*** Task input ***

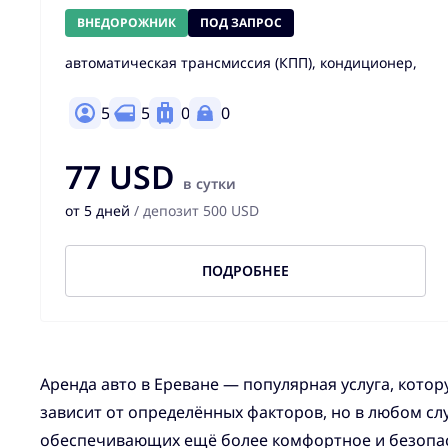
ВНЕДОРОЖНИК
ПОД ЗАПРОС
автоматическая трансмиссия (КПП), кондиционер,
5
5
0
0
77 USD
в сутки
от 5 дней
/ депозит 500 USD
ПОДРОБНЕЕ
Аренда авто в Ереване — популярная услуга, кото
зависит от определённых факторов, но в любом сл
обеспечивающих ещё более комфортное и безопас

*** End of Task input ***

**What needs to be done**. Make an exact copy of every record, pictures excluded.

**Solved exercise**.
ВНЕДОРОЖНИК
ПОД ЗАПРОС
автоматическая трансмиссия (КПП), кондиционер,
5
5
0
0
77 USD
в сутки
от 5 дней
/ депозит 500 USD
ПОДРОБНЕЕ
Аренда авто в Ереване — популярная услуга, кото
зависит от определённых факторов, но в любом сл
обеспечивающих ещё более комфортное и безопас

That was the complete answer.